/---
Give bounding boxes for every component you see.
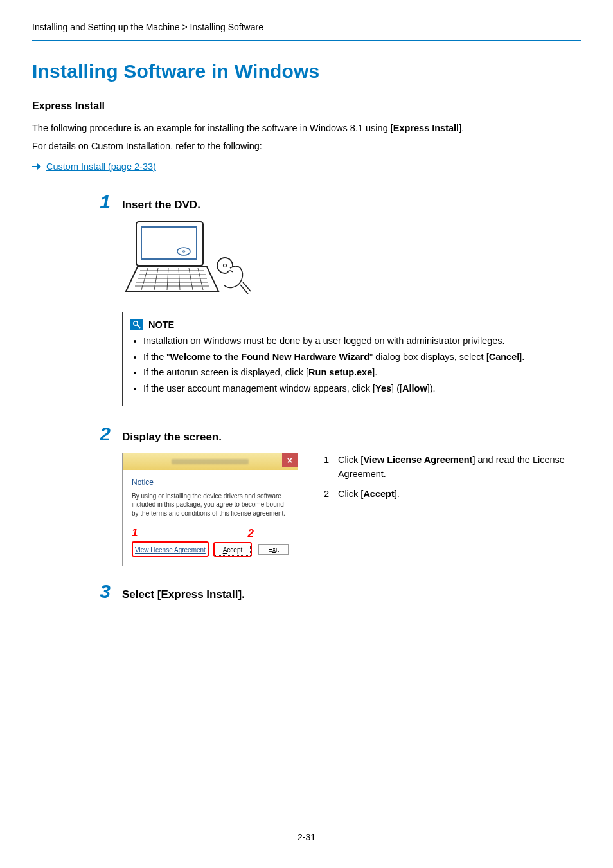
- note-list: Installation on Windows must be done by …: [130, 334, 538, 396]
- text: ].: [459, 123, 464, 133]
- text: ].: [519, 352, 524, 362]
- text-bold: Cancel: [489, 352, 520, 362]
- text: If the user account management window ap…: [143, 383, 375, 393]
- notice-text: By using or installing the device driver…: [132, 492, 289, 518]
- note-item: If the user account management window ap…: [143, 382, 538, 396]
- text: ]).: [427, 383, 436, 393]
- instruction-number: 1: [324, 453, 332, 482]
- instruction-text: Click [View License Agreement] and read …: [338, 453, 581, 482]
- text-bold: Yes: [375, 383, 391, 393]
- text-bold: Allow: [402, 383, 427, 393]
- step-number: 3: [96, 581, 111, 602]
- text: Click [: [338, 489, 363, 499]
- step-2: 2 Display the screen. × Notice By using …: [122, 423, 581, 567]
- step-title: Display the screen.: [122, 431, 222, 444]
- accept-button[interactable]: Accept: [213, 542, 253, 557]
- note-item: Installation on Windows must be done by …: [143, 334, 538, 348]
- instruction-number: 2: [324, 487, 332, 501]
- note-item: If the "Welcome to the Found New Hardwar…: [143, 350, 538, 365]
- vla-text[interactable]: View License Agreement: [135, 547, 206, 554]
- text-bold: View License Agreement: [363, 455, 472, 465]
- text-bold: Accept: [363, 489, 394, 499]
- instruction-item: 2 Click [Accept].: [324, 487, 581, 501]
- note-item: If the autorun screen is displayed, clic…: [143, 366, 538, 380]
- note-title: NOTE: [148, 320, 174, 330]
- step-1: 1 Insert the DVD.: [122, 191, 581, 406]
- section-heading: Express Install: [32, 100, 581, 112]
- instruction-text: Click [Accept].: [338, 487, 400, 501]
- text-bold: Welcome to the Found New Hardware Wizard: [170, 352, 369, 362]
- dialog-title-text: [172, 459, 249, 464]
- text: The following procedure is an example fo…: [32, 123, 393, 133]
- view-license-agreement-link[interactable]: View License Agreement: [132, 541, 209, 557]
- text-bold: Express Install: [393, 123, 459, 133]
- dialog-titlebar: ×: [123, 453, 298, 470]
- step-title: Insert the DVD.: [122, 199, 200, 212]
- laptop-dvd-illustration: [122, 221, 581, 300]
- step-number: 1: [96, 191, 111, 213]
- text: ] ([: [391, 383, 402, 393]
- step-2-instructions: 1 Click [View License Agreement] and rea…: [324, 453, 581, 506]
- note-icon: [130, 319, 143, 330]
- intro-paragraph-1: The following procedure is an example fo…: [32, 121, 581, 135]
- text: ].: [372, 367, 377, 377]
- note-box: NOTE Installation on Windows must be don…: [122, 312, 546, 406]
- text: Click [: [338, 455, 363, 465]
- step-title: Select [Express Install].: [122, 588, 245, 601]
- svg-line-19: [138, 325, 141, 328]
- custom-install-link[interactable]: Custom Install (page 2-33): [46, 161, 156, 172]
- step-number: 2: [96, 423, 111, 445]
- header-divider: [32, 40, 581, 41]
- text: " dialog box displays, select [: [369, 352, 489, 362]
- callout-number-1: 1: [132, 527, 138, 539]
- page-title: Installing Software in Windows: [32, 60, 581, 82]
- license-dialog: × Notice By using or installing the devi…: [122, 453, 298, 567]
- step-3: 3 Select [Express Install].: [122, 581, 581, 602]
- close-button[interactable]: ×: [282, 453, 298, 467]
- text: If the autorun screen is displayed, clic…: [143, 367, 308, 377]
- page-number: 2-31: [0, 832, 613, 842]
- exit-button[interactable]: Exit: [258, 544, 289, 555]
- notice-label: Notice: [132, 478, 289, 487]
- accept-button-label: Accept: [215, 545, 251, 556]
- callout-number-2: 2: [248, 527, 254, 540]
- breadcrumb: Installing and Setting up the Machine > …: [32, 22, 581, 37]
- instruction-item: 1 Click [View License Agreement] and rea…: [324, 453, 581, 482]
- text: ].: [395, 489, 400, 499]
- arrow-right-icon: [32, 163, 41, 170]
- text: If the ": [143, 352, 170, 362]
- svg-point-18: [134, 321, 138, 325]
- svg-point-17: [224, 264, 227, 267]
- intro-paragraph-2: For details on Custom Installation, refe…: [32, 139, 581, 153]
- text-bold: Run setup.exe: [308, 367, 372, 377]
- cross-reference[interactable]: Custom Install (page 2-33): [32, 161, 581, 172]
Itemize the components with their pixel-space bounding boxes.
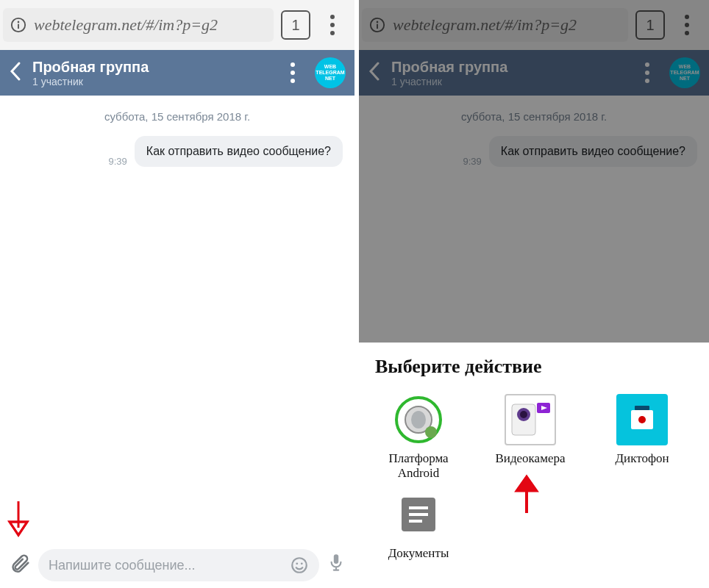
svg-rect-20: [635, 406, 649, 410]
info-icon: [369, 17, 385, 33]
message-row: 9:39 Как отправить видео сообщение?: [12, 136, 343, 167]
tab-switcher[interactable]: 1: [281, 10, 310, 40]
svg-rect-6: [334, 554, 338, 564]
attach-button[interactable]: [9, 553, 31, 578]
chat-body: суббота, 15 сентября 2018 г. 9:39 Как от…: [0, 96, 354, 174]
sheet-item-documents[interactable]: Документы: [375, 489, 462, 561]
sheet-item-android-platform[interactable]: Платформа Android: [375, 394, 462, 480]
message-bubble[interactable]: Как отправить видео сообщение?: [489, 136, 697, 167]
message-time: 9:39: [463, 156, 482, 167]
svg-point-19: [638, 416, 646, 423]
chat-title: Пробная группа: [391, 59, 625, 76]
chat-title-block[interactable]: Пробная группа 1 участник: [391, 59, 625, 87]
date-separator: суббота, 15 сентября 2018 г.: [12, 110, 343, 123]
chat-header: Пробная группа 1 участник WEB TELEGRAM N…: [359, 50, 709, 96]
svg-rect-24: [409, 520, 422, 523]
svg-point-5: [301, 562, 303, 564]
svg-point-3: [292, 558, 307, 573]
chat-title: Пробная группа: [32, 59, 271, 76]
android-platform-icon: [393, 394, 444, 445]
avatar[interactable]: WEB TELEGRAM NET: [669, 57, 700, 88]
annotation-arrow-attach: [6, 500, 31, 544]
info-icon: [10, 17, 26, 33]
left-screenshot: webtelegram.net/#/im?p=g2 1 Пробная груп…: [0, 0, 354, 588]
message-row: 9:39 Как отправить видео сообщение?: [371, 136, 697, 167]
chat-title-block[interactable]: Пробная группа 1 участник: [32, 59, 271, 87]
url-field[interactable]: webtelegram.net/#/im?p=g2: [362, 8, 628, 42]
message-time: 9:39: [109, 156, 127, 167]
sheet-item-label: Диктофон: [615, 451, 669, 466]
chat-menu-icon[interactable]: [278, 62, 307, 83]
svg-point-4: [296, 562, 298, 564]
svg-rect-2: [18, 24, 19, 29]
url-field[interactable]: webtelegram.net/#/im?p=g2: [3, 8, 274, 42]
svg-rect-23: [409, 513, 428, 516]
voice-recorder-icon: [616, 394, 668, 445]
action-sheet: Выберите действие Платформа Android Виде…: [359, 343, 709, 588]
voice-button[interactable]: [327, 553, 346, 578]
url-text: webtelegram.net/#/im?p=g2: [393, 15, 577, 35]
compose-field[interactable]: Напишите сообщение...: [38, 549, 319, 581]
message-bubble[interactable]: Как отправить видео сообщение?: [135, 136, 343, 167]
documents-icon: [393, 489, 444, 540]
svg-point-13: [425, 426, 437, 438]
browser-bar: webtelegram.net/#/im?p=g2 1: [0, 0, 354, 50]
emoji-icon[interactable]: [290, 556, 309, 575]
sheet-title: Выберите действие: [375, 356, 693, 378]
paperclip-icon: [9, 553, 31, 575]
chevron-left-icon: [9, 60, 24, 82]
sheet-item-label: Платформа Android: [375, 451, 462, 480]
video-camera-icon: [505, 394, 556, 445]
chat-body: суббота, 15 сентября 2018 г. 9:39 Как от…: [359, 96, 709, 174]
chat-subtitle: 1 участник: [391, 76, 625, 87]
compose-bar: Напишите сообщение...: [0, 542, 354, 588]
back-button[interactable]: [9, 60, 25, 85]
url-text: webtelegram.net/#/im?p=g2: [34, 15, 218, 35]
right-screenshot: webtelegram.net/#/im?p=g2 1 Пробная груп…: [354, 0, 709, 588]
compose-placeholder: Напишите сообщение...: [49, 558, 282, 573]
sheet-item-label: Видеокамера: [495, 451, 565, 466]
back-button[interactable]: [368, 60, 384, 85]
svg-point-16: [520, 411, 527, 418]
annotation-arrow-camera: [512, 473, 541, 516]
sheet-item-video-camera[interactable]: Видеокамера: [487, 394, 574, 480]
chat-subtitle: 1 участник: [32, 76, 271, 87]
tab-switcher[interactable]: 1: [635, 10, 665, 40]
svg-rect-9: [377, 24, 378, 29]
sheet-item-label: Документы: [388, 546, 449, 561]
browser-menu-icon[interactable]: [318, 15, 347, 35]
chevron-left-icon: [368, 60, 382, 82]
chat-menu-icon[interactable]: [633, 62, 662, 83]
svg-point-8: [377, 21, 379, 24]
sheet-item-voice-recorder[interactable]: Диктофон: [599, 394, 685, 480]
browser-bar: webtelegram.net/#/im?p=g2 1: [359, 0, 709, 50]
avatar[interactable]: WEB TELEGRAM NET: [315, 57, 346, 88]
microphone-icon: [327, 553, 346, 575]
svg-point-1: [18, 21, 20, 24]
browser-menu-icon[interactable]: [672, 15, 702, 35]
svg-point-12: [411, 411, 426, 429]
chat-header: Пробная группа 1 участник WEB TELEGRAM N…: [0, 50, 354, 96]
svg-rect-22: [409, 506, 428, 509]
date-separator: суббота, 15 сентября 2018 г.: [371, 110, 697, 123]
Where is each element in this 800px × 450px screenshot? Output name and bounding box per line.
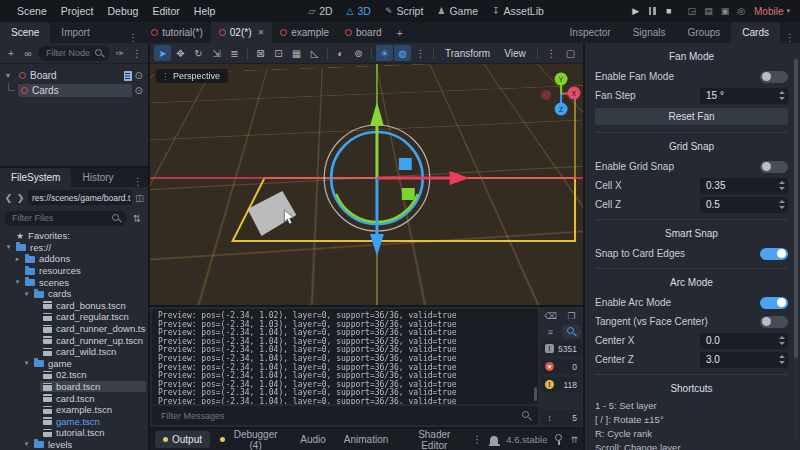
expander-icon[interactable]: ▾ <box>22 290 31 298</box>
number-field[interactable]: 3.0 <box>700 352 788 368</box>
lines-count-badge[interactable]: ↕5 <box>541 410 581 425</box>
file-row-exampletscn[interactable]: example.tscn <box>0 404 148 416</box>
menu-transform[interactable]: Transform <box>438 48 497 59</box>
gizmo-plane-handle-green[interactable] <box>402 188 415 200</box>
pin-panel-icon[interactable] <box>555 434 562 441</box>
script-icon[interactable] <box>124 71 132 81</box>
dock-tab-cards[interactable]: Cards <box>731 22 780 43</box>
instantiate-scene-icon[interactable]: ∞ <box>21 48 35 59</box>
nav-back-button[interactable]: ❮ <box>4 193 13 203</box>
menu-debug[interactable]: Debug <box>100 3 145 19</box>
bottom-tab-output[interactable]: Output <box>155 431 210 448</box>
current-path[interactable]: res://scenes/game/board.t <box>28 190 132 205</box>
warning-count-badge[interactable]: !118 <box>541 377 581 392</box>
visibility-eye-icon[interactable]: ⊙ <box>135 85 145 96</box>
file-row-boardtscn[interactable]: board.tscn <box>0 381 148 393</box>
scene-tab-board[interactable]: board <box>337 22 390 43</box>
file-row-cards[interactable]: ▾cards <box>0 288 148 300</box>
preview-sun-tool-icon[interactable]: ☀ <box>376 45 393 61</box>
more-icon[interactable]: ⋮ <box>128 176 148 187</box>
file-row-Favorites[interactable]: ★Favorites: <box>0 230 148 242</box>
add-node-icon[interactable]: + <box>4 48 18 59</box>
copy-icon[interactable]: ❐ <box>562 309 581 322</box>
axis-neg-x-ball[interactable] <box>541 90 551 100</box>
scale-tool-icon[interactable]: ⇲ <box>208 45 225 61</box>
perspective-menu[interactable]: ⋮ Perspective <box>156 69 228 83</box>
file-row-addons[interactable]: ▸addons <box>0 253 148 265</box>
file-item[interactable]: tutorial.tscn <box>40 427 146 438</box>
error-count-badge[interactable]: ✕0 <box>541 359 581 374</box>
expander-icon[interactable]: ▾ <box>4 243 13 251</box>
close-icon[interactable]: ✕ <box>257 28 264 37</box>
play-icon[interactable]: ▶ <box>630 6 642 16</box>
spin-down-icon[interactable] <box>779 206 785 209</box>
file-row-gametscn[interactable]: game.tscn <box>0 416 148 428</box>
toggle-off[interactable] <box>760 71 788 83</box>
clear-icon[interactable]: ⌫ <box>541 309 560 322</box>
filter-messages-input[interactable] <box>159 410 518 422</box>
expander-icon[interactable]: ▾ <box>3 71 13 80</box>
nav-forward-button[interactable]: ❯ <box>16 193 25 203</box>
toggle-on[interactable] <box>760 297 788 309</box>
scene-tab-tutorial[interactable]: tutorial(*) <box>143 22 211 43</box>
mode-script[interactable]: ✎Script <box>385 5 423 17</box>
new-scene-tab-button[interactable]: + <box>390 22 410 43</box>
group-tool-icon[interactable]: ▦ <box>288 45 305 61</box>
spinner-arrows[interactable] <box>779 178 785 194</box>
filter-nodes-input[interactable] <box>44 47 92 59</box>
reset-fan-button[interactable]: Reset Fan <box>595 108 788 125</box>
bottom-tab-audio[interactable]: Audio <box>292 431 334 448</box>
bottom-tab-shadereditor[interactable]: Shader Editor <box>398 426 470 450</box>
filter-files-input[interactable] <box>10 212 109 224</box>
menu-project[interactable]: Project <box>54 3 101 19</box>
more-icon[interactable]: ⋮ <box>543 45 560 61</box>
spinner-arrows[interactable] <box>779 197 785 213</box>
file-row-levels[interactable]: ▾levels <box>0 439 148 450</box>
mode-assetlib[interactable]: ↧AssetLib <box>492 5 544 17</box>
file-row-game[interactable]: ▾game <box>0 358 148 370</box>
file-row-res[interactable]: ▾res:// <box>0 242 148 254</box>
dock-tab-inspector[interactable]: Inspector <box>559 22 622 43</box>
collapse-duplicates-icon[interactable]: ≡ <box>541 325 560 338</box>
mode-game[interactable]: ♟Game <box>437 5 478 17</box>
screen-capture-icon[interactable]: ▣ <box>721 6 730 16</box>
file-item[interactable]: resources <box>22 265 146 276</box>
file-item[interactable]: card_regular.tscn <box>40 311 146 322</box>
gizmo-y-arrowhead[interactable] <box>370 102 384 126</box>
dock-tab-scene[interactable]: Scene <box>0 22 50 43</box>
bottom-tab-debugger4[interactable]: Debugger (4) <box>212 426 290 450</box>
search-icon[interactable] <box>562 325 581 338</box>
gizmo-z-arrowhead[interactable] <box>370 234 384 256</box>
number-field[interactable]: 0.5 <box>700 197 788 213</box>
attach-script-icon[interactable]: ✑ <box>113 48 127 59</box>
inspector-scrollbar[interactable] <box>794 59 798 442</box>
more-icon[interactable]: ⋮ <box>123 32 143 43</box>
mode-2d[interactable]: ▱2D <box>308 5 332 17</box>
lock-tool-icon[interactable]: ⊠ <box>252 45 269 61</box>
scene-tab-example[interactable]: example <box>272 22 337 43</box>
spin-up-icon[interactable] <box>779 355 785 358</box>
file-item[interactable]: 02.tscn <box>40 369 146 380</box>
toggle-on[interactable] <box>760 248 788 260</box>
snap-tool-icon[interactable]: ◐ <box>332 45 349 61</box>
ruler-tool-icon[interactable]: ◺ <box>306 45 323 61</box>
fs-tab-filesystem[interactable]: FileSystem <box>0 168 71 187</box>
file-row-cardrunneruptscn[interactable]: card_runner_up.tscn <box>0 334 148 346</box>
scene-tab-02[interactable]: 02(*)✕ <box>211 22 272 43</box>
file-item[interactable]: ★Favorites: <box>13 230 146 241</box>
toggle-off[interactable] <box>760 161 788 173</box>
mode-3d[interactable]: △3D <box>347 5 371 17</box>
renderer-dropdown[interactable]: Mobile ▾ <box>754 6 790 17</box>
output-console[interactable]: Preview: pos=(-2.34, 1.02), layer=0, sup… <box>152 309 538 404</box>
number-field[interactable]: 0.0 <box>700 333 788 349</box>
file-item[interactable]: game.tscn <box>40 416 146 427</box>
file-item[interactable]: card_runner_up.tscn <box>40 335 146 346</box>
console-scrollbar[interactable] <box>534 387 537 401</box>
visibility-eye-icon[interactable]: ⊙ <box>135 70 145 81</box>
file-item[interactable]: levels <box>31 439 146 450</box>
expander-icon[interactable]: ▾ <box>22 359 31 367</box>
bottom-tab-animation[interactable]: Animation <box>336 431 396 448</box>
spin-up-icon[interactable] <box>779 200 785 203</box>
file-item[interactable]: card_wild.tscn <box>40 346 146 357</box>
file-row-cardtscn[interactable]: card.tscn <box>0 392 148 404</box>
\---
_Work instruction_
For every line above with the word "voice" in it, make a copy.

_Output for this exercise_
voice-recorder-icon: [616, 394, 668, 445]
voice-button[interactable]: [327, 553, 346, 578]
sheet-item-voice-recorder[interactable]: Диктофон: [599, 394, 685, 480]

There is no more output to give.